There is also the risk that, even if the validity of these patents is upheld, the court will refuse to stop the third party on the ground that such third-party’s activities do not infringe our owned or in-licensed patents. In addition, our own or in-licensed patents may be subject to challenge and subsequent invalidation or significant narrowing of claim scope in a reexamination or opposition proceeding before a governmental patent agency, or during litigation.

We may also not be able to detect infringement of our own or in-licensed patents, which may be especially difficult for methods of manufacturing or formulation products. While we intend to take actions reasonably necessary to enforce our patent rights, we depend, in part, on our licensors and collaborators to protect a substantial portion of our proprietary rights.

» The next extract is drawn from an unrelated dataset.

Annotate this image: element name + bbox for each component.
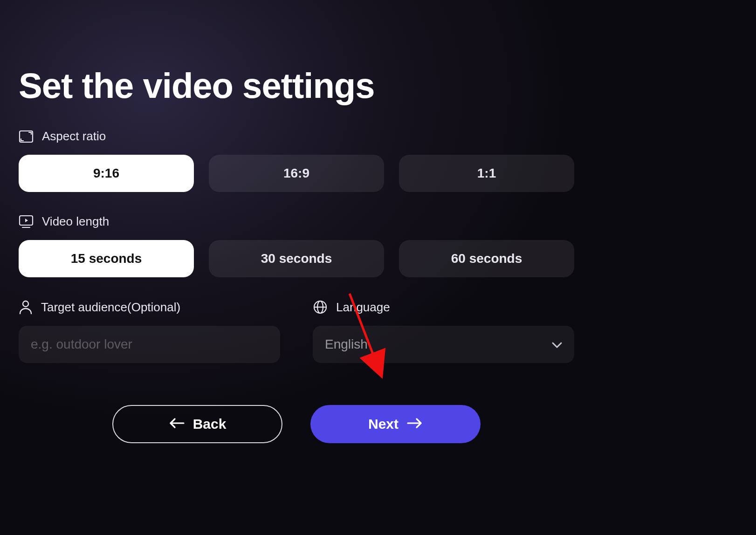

If we are sued for infringing intellectual property rights of third parties, it will be costly and time consuming, and an unfavorable outcome in that litigation would have a material adverse effect on our business.

Our commercial success depends upon our ability and the ability of our collaborators to develop, manufacture, market and sell Abstral and use our proprietary technologies without infringing the proprietary rights of third parties. Numerous U.S. issued patents and pending patent applications, which are owned by third parties, exist in the fields relating to Abstral. As the medical device, biotechnology and pharmaceutical industries expand and more patents are issued, the risk increases that others may assert Abstral infringes their patent rights. Moreover, it is not always clear to industry participants, including us, which patents cover various types of medical devices, drugs, products or their methods of use. Thus, because of the large number of patents issued and patent applications filed in our fields, there may be a risk that third parties may allege they have patent rights encompassing Abstral.

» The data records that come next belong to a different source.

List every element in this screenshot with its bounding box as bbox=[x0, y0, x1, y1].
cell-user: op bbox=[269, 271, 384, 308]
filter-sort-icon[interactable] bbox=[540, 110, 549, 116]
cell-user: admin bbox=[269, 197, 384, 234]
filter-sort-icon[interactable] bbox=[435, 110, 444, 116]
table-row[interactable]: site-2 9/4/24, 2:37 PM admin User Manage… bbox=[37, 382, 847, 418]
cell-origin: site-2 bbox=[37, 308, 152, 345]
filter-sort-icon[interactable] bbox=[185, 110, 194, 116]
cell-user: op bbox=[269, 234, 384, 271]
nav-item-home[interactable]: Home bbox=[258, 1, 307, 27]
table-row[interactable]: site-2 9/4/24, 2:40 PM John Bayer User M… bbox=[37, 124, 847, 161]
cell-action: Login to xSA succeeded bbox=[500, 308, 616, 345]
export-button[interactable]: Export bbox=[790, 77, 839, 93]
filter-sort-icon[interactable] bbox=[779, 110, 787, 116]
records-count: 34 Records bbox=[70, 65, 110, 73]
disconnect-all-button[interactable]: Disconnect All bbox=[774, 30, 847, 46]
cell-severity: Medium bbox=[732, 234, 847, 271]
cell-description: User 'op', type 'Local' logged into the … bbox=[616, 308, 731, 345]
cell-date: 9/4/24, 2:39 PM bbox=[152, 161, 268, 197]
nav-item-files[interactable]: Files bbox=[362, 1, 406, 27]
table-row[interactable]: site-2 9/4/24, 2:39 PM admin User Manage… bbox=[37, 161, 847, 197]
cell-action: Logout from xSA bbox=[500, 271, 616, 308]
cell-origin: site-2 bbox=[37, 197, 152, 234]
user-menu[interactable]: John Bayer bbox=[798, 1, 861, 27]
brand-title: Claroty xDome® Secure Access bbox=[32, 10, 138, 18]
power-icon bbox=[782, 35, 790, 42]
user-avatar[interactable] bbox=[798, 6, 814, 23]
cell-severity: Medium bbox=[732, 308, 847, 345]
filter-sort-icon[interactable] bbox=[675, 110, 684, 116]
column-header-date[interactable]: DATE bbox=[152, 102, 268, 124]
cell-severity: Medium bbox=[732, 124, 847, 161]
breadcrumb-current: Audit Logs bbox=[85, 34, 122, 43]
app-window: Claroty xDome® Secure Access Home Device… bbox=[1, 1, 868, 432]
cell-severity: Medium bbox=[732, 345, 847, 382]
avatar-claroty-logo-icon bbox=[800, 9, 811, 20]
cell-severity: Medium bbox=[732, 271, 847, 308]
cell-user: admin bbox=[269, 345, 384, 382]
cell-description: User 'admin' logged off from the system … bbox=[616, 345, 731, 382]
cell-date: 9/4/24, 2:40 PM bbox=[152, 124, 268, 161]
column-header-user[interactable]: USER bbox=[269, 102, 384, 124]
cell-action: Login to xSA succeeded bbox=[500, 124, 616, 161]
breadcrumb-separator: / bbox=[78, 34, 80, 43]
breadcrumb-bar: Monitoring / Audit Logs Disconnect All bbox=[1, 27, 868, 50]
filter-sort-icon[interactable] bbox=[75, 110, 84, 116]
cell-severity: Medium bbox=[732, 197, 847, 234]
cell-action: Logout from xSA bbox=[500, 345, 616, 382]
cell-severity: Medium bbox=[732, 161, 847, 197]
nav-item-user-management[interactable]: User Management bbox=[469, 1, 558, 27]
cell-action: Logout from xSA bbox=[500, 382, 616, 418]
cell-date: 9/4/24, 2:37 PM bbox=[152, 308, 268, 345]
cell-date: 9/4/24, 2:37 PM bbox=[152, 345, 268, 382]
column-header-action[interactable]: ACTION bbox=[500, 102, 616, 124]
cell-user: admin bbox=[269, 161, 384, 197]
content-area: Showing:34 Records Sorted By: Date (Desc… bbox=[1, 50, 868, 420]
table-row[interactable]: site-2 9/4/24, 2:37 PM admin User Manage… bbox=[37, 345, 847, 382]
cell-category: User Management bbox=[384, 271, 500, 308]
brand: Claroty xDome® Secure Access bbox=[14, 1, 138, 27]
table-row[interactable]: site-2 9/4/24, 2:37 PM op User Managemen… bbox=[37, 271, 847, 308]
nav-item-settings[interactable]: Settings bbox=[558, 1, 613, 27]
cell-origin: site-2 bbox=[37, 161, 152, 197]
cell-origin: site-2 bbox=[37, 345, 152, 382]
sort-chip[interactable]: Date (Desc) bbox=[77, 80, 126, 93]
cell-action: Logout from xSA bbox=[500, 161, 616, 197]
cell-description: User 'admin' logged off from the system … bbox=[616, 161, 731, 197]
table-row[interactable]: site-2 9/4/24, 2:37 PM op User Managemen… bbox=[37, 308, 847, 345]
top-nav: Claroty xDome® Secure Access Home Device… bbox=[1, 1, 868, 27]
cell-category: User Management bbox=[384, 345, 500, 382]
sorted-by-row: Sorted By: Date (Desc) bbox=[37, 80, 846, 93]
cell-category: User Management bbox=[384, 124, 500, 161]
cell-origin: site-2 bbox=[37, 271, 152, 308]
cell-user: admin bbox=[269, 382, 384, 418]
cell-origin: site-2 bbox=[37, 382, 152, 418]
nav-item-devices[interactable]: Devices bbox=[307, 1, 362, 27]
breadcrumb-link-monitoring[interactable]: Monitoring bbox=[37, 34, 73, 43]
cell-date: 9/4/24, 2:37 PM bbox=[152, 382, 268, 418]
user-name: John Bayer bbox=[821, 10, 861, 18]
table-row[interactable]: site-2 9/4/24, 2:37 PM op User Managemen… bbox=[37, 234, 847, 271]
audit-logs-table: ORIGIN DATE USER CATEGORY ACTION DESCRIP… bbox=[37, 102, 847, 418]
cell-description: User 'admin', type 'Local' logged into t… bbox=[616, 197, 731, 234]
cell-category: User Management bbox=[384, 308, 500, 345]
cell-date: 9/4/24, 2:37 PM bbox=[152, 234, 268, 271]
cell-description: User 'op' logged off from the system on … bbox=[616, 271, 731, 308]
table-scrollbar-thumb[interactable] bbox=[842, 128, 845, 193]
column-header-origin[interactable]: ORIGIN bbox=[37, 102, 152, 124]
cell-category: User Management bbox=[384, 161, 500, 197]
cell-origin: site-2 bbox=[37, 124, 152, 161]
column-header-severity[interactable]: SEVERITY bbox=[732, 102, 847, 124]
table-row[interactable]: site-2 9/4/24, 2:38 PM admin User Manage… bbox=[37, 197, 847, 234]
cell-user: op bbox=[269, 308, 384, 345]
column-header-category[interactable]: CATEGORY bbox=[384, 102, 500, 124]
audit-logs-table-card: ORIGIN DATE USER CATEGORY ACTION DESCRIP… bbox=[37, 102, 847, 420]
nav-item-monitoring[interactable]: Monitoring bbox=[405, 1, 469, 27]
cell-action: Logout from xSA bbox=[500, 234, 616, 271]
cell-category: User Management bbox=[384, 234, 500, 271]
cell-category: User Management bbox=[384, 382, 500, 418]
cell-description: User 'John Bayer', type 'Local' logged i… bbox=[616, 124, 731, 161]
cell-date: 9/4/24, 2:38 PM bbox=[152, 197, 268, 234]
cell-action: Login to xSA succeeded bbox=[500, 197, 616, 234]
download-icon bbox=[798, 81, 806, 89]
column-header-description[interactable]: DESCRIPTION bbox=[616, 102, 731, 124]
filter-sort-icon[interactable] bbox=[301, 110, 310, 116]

In addition, there may be issued patents of third parties of which we are currently unaware that are infringed or are alleged to be infringed by Abstral. Because some patent applications in the United States may be maintained in secrecy until the patents are issued, because patent applications in the United States are typically not published until eighteen months after filing, and because publications in the scientific literature often lag behind actual discoveries, we cannot be certain that others have not filed patent applications for technology covered by our own and in-licensed issued patents or our pending applications. Our competitors may have filed, and may in the future file, patent applications covering Abstral. Any such patent application may have priority over our own and in-licensed patent applications or patents, which could further require us to obtain rights to issued patents covering such technologies. If another party has filed an U.S. patent application on inventions similar to those owned or in-licensed to us, we or, in the case of in-licensed technology, the licensor may have to participate in an interference proceeding to determine priority of invention.

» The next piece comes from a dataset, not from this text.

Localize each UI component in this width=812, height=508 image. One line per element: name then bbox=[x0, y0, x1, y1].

If another party has reason to assert a substantial new question of patentability against any of our claims in our own and in-licensed U.S. patents, the third party can request that the patent claims be reexamined, which may result in a loss of scope of some claims or a loss of the entire patent. In addition to potential infringement suits and, interference and reexamination proceedings, we may become a party to patent opposition proceedings where either the patentability of the inventions subject of our patents are challenged, or we are challenging the patents of others. The costs of these proceedings could be substantial, and it is possible that such efforts would be unsuccessful.

We may be exposed to, or threatened with, future litigation by third parties having patent or other intellectual property rights alleging that Abstral and/or proprietary technologies infringe their intellectual property rights. These lawsuits are costly and could adversely affect our

results of operations and divert the attention of managerial and technical personnel. There is a risk that a court would decide that we or our commercialization partners are infringing the third party’s patents and would order us or our partners to stop the activities covered by the patents. In addition, there is a risk that a court will order us or our partners to pay the other party damages for having violated the other party’s patents.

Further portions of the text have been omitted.